Senator Obama, how would you like it if the French government sponsored democracy in America by funding David Duke! Because that's exactly what the NED was doing at the time (among other, more nefarious activities).

Meanwhile the hegemonic temptation beckons still:

Obama proclaimed in an April 2007 address to the Chicago Council on Global Affairs. "We must lead the world."

How about starting by leading, say, the United States? Or even make that New Orleans. How about leading the Lower Ninth Ward? Yeah, let's try the Ninth Ward, first, and see if we can pull that off, OK? Because I ain't convinced we can.

[Obama] pledges to "integrate civilian and military capabilities to promote global democracy and development,"

Ask any NGO. They'll tell you that a necessary condition for success is strict independence from any military organization. Democracy at the point of a bayonet. Why abandon a successful formula?

Obama has pledged to beef up the US presence in Afghanistan, promising to add at least two combat brigades to the US-NATO force there.
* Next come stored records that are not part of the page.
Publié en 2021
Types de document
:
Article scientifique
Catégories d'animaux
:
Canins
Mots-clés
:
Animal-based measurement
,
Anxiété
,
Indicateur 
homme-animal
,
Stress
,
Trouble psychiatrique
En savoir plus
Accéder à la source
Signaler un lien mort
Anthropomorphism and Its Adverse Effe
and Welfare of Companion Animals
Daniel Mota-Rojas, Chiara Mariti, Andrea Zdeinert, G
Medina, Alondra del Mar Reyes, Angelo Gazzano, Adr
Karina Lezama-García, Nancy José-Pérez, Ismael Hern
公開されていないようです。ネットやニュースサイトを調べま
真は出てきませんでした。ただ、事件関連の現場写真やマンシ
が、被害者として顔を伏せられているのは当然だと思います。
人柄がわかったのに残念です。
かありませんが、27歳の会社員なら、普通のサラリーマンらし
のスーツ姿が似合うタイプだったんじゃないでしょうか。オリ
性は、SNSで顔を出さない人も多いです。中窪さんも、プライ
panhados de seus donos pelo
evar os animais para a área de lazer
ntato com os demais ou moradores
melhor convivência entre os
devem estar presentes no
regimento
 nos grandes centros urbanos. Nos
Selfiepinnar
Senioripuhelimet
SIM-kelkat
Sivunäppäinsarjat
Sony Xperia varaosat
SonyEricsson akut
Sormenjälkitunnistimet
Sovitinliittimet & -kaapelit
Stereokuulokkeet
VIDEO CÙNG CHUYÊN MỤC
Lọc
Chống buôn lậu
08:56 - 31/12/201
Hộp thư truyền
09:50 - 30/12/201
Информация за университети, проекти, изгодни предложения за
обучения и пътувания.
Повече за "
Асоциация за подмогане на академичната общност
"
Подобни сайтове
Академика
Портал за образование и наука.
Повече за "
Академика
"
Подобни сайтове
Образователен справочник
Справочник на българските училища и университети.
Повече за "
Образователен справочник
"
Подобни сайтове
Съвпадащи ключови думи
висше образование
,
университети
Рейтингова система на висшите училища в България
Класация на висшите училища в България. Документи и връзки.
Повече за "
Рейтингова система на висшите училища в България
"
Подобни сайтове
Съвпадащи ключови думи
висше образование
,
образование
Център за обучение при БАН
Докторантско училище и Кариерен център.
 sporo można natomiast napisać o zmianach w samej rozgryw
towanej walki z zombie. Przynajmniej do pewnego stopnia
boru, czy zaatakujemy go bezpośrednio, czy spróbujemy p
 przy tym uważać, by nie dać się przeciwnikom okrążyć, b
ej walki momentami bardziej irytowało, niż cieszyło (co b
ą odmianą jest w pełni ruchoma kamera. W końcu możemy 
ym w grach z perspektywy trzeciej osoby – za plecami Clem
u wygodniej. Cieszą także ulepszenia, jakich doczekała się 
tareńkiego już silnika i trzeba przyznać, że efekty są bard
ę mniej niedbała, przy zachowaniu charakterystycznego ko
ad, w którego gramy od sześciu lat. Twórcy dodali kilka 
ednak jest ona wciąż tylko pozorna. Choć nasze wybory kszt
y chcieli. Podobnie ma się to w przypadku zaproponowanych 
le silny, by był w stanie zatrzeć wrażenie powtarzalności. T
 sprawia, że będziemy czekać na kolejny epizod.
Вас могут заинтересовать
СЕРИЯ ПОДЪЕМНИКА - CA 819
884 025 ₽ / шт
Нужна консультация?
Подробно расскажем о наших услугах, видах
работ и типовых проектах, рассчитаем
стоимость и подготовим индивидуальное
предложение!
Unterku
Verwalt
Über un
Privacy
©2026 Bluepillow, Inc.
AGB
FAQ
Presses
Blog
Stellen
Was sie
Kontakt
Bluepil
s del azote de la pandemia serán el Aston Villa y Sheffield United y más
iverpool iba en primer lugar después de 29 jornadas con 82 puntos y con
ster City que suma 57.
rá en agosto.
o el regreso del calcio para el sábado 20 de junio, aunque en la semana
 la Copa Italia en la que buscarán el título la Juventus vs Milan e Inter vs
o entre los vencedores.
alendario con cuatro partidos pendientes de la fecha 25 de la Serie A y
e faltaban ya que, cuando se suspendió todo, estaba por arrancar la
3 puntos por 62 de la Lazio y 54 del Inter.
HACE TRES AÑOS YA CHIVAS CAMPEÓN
Senator Obama, between two flip-flops, perhaps you'll care to tell us what we're doing in Afghanistan, because if you won't, I will. We're not there to fight terrorism. We're there for one reason and one reason only: to keep China at bay and Russia in its box. If there is any other reason, I hope you'll tell us.

You said you'd withdraw from Iraq. I don't believe a word of it. Fine, but do you?

Some of his Iraq advisers, such as Colin Kahl of the Center for a New American Security, a centrist think tank, are on record suggesting that a force of 60,000 to 80,000 might remain [in Iraq] for at least several years.

Bush wants to vaporize the ayatollahs.
Obama wants to talk to the ayatollahs. And then vaporize them.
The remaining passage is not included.